**Page-level text extractions**

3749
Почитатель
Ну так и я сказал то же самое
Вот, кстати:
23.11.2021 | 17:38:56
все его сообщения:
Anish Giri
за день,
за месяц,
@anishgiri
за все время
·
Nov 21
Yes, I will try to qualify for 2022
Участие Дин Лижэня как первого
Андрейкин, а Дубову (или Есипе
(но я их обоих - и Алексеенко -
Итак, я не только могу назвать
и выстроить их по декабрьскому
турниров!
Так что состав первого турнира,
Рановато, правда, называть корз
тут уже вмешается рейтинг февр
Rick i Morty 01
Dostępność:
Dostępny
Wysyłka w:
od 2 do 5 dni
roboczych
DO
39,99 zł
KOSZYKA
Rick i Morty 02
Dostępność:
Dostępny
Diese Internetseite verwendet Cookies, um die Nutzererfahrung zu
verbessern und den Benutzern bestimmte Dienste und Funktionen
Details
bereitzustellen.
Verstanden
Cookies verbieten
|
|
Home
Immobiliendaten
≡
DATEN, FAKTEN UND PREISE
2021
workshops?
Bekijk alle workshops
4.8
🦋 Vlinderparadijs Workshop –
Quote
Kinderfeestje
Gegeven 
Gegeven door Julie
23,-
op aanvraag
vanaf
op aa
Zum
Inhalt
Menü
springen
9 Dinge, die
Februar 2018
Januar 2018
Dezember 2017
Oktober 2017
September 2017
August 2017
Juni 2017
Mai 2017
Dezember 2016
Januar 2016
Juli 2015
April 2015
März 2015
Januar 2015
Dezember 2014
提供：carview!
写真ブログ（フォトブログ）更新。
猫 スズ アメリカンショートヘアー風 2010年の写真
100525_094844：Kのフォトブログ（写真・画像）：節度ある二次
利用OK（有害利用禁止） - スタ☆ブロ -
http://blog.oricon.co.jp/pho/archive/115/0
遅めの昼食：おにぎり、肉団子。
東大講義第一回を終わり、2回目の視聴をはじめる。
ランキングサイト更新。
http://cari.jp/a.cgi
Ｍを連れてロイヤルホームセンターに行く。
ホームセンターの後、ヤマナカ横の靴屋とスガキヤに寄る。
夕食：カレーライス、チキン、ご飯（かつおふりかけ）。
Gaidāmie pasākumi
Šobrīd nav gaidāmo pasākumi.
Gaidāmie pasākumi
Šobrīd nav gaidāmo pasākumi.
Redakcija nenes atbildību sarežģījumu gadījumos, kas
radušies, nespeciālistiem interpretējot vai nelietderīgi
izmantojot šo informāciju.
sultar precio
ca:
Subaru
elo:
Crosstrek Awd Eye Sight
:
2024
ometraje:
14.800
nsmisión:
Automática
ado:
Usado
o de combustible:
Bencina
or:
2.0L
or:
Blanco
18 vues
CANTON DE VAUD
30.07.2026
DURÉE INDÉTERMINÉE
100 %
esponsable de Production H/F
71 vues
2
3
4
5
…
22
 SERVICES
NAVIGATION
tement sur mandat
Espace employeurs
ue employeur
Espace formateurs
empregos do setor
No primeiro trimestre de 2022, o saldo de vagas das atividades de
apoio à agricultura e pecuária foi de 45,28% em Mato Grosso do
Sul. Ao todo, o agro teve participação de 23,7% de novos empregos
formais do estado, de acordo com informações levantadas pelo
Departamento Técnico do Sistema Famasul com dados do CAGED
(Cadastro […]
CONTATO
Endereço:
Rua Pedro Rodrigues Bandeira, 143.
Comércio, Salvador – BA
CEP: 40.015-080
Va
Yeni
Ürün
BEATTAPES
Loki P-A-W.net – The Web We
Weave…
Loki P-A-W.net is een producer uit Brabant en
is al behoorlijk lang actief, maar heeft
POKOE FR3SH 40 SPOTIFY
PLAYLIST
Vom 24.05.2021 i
---
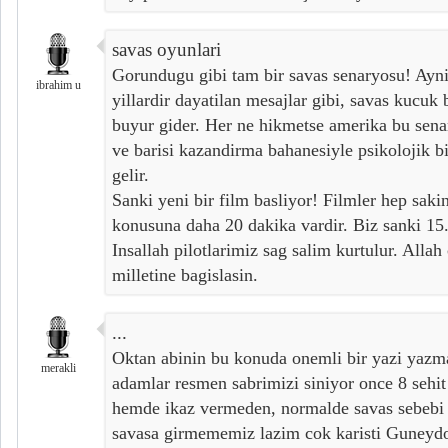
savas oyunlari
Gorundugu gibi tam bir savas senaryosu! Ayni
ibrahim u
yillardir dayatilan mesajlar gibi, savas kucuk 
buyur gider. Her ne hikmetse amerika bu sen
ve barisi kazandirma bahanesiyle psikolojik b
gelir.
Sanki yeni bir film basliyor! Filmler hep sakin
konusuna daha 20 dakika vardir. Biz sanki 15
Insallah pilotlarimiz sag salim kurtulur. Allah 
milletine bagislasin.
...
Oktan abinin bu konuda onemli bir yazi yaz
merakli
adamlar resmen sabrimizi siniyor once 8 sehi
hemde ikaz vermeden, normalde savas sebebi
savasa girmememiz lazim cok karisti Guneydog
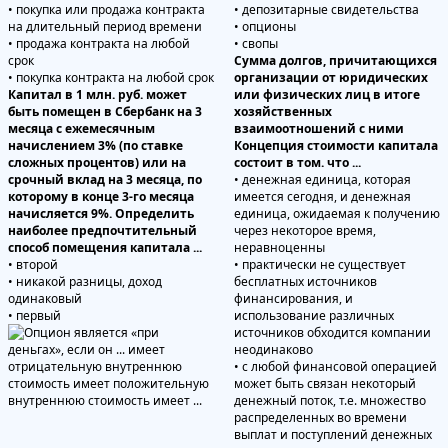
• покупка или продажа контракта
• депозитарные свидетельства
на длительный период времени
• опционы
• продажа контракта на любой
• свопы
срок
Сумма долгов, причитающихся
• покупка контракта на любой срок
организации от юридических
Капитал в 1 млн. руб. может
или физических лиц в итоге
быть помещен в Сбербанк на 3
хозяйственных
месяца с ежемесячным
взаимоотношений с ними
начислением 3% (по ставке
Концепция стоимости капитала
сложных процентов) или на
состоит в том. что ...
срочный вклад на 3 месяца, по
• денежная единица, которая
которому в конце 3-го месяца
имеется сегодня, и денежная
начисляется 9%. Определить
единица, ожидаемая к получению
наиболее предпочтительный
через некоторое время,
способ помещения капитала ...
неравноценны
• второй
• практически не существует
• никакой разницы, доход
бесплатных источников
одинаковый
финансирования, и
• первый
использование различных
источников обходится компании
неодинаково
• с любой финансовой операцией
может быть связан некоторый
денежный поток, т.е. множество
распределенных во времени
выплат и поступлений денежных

**PROBLEM DESCRIPTION**
Find the word "покупка" in the records. Copy every line it appears in.

**TASK RESPONSE**
• покупка или продажа контракта
• покупка контракта на любой срок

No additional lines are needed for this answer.